Laser treatment of Skin vascular lesions has progressed significantly over the past 25 years. Based on the pioneering work of Anderson and Parrish in the early 1980s, several vascular-specific laser systems have been developed using principles of selective photothermolysis, a concept well understood at Castleknock Cosmetic Clinic Dublin.
Laser beams can selectively destroy specific targets pigment within the skin by using an appropriate wavelength, pulse duration, and energy setting. Because the energy deposited in the tissue is limited to targeted vascular lesions, significant thermal diffusion to adjacent skin is prevented.
Unlike early lasers, modern systems, such as the 585-nm or 595-nm laser have become the mainstays of therapy for both congenital and acquired vascular lesions. These lasers offer excellent clinical improvement with a low risk of adverse events. Transient redness is the most common adverse effect of 585-nm laser treatment. Thanks to technological improvements including dynamic surface cooling and extended pulse duration, which enhance clinical results and minimize adverse effects.
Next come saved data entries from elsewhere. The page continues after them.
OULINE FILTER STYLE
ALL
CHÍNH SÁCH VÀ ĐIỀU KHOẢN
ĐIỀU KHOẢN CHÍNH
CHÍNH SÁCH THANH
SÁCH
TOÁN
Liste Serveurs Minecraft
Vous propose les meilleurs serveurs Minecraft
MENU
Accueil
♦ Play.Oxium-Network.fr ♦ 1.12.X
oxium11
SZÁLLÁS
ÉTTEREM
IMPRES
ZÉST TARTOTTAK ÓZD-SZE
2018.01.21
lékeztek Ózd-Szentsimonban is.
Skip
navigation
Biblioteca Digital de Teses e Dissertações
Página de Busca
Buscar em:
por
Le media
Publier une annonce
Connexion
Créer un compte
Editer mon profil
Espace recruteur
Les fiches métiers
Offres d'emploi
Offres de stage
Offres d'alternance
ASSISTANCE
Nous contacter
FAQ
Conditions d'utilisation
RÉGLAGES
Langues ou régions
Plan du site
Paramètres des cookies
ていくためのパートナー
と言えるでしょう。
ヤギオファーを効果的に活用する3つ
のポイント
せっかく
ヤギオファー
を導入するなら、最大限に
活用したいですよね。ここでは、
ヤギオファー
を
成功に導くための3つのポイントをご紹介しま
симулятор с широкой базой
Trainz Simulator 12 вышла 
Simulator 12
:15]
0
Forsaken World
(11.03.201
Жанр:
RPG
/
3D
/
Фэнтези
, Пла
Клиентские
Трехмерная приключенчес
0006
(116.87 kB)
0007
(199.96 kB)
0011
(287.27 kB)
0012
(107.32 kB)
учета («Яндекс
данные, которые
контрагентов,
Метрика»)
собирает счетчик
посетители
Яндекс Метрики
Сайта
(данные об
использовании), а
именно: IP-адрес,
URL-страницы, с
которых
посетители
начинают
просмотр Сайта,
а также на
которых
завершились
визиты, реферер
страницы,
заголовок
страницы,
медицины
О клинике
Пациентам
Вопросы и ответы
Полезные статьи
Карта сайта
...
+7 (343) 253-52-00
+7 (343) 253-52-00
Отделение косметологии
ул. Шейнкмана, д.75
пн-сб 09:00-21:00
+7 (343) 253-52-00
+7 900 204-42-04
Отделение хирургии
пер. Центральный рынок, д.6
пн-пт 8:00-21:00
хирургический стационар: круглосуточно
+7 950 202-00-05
Classification of Skin Vascular Lesions
Skin vascular lesions are categorized according to pathology and age of onset. Congenital lesions begin in infancy and include port-wine stains, haemangiomas, venous malformations, and lymphangiomas. Acquired lesions develop in persons of any age and include telangiectasias, cherry angiomas, pyogenic granulomas, venous lakes, poikiloderma of Civatte. Acquired lesions may occur spontaneously, or they may be caused by trauma, ultraviolet exposure, or hormonal changes. At Castleknock Cosmetic Clinic we treat all acquired vascular lesions.
Telangiectasias are small, dilated vessels that are 0.1-1.5 mm in diameter. Telangiectasias commonly occur on the face and lower extremities and are due to a variety of causes. Facial telangiectasias can occur spontaneously, or they can be caused by excessive ultraviolet exposure, collagen-vascular disease, acne rosacea, pregnancy, alcohol or estrogen ingestion, or topical corticosteroid application. Children frequently develop small facial telangiectasias that persist into adulthood. Lower extremity telangiectasias are more common in women and may be genetic or may develop after pregnancy.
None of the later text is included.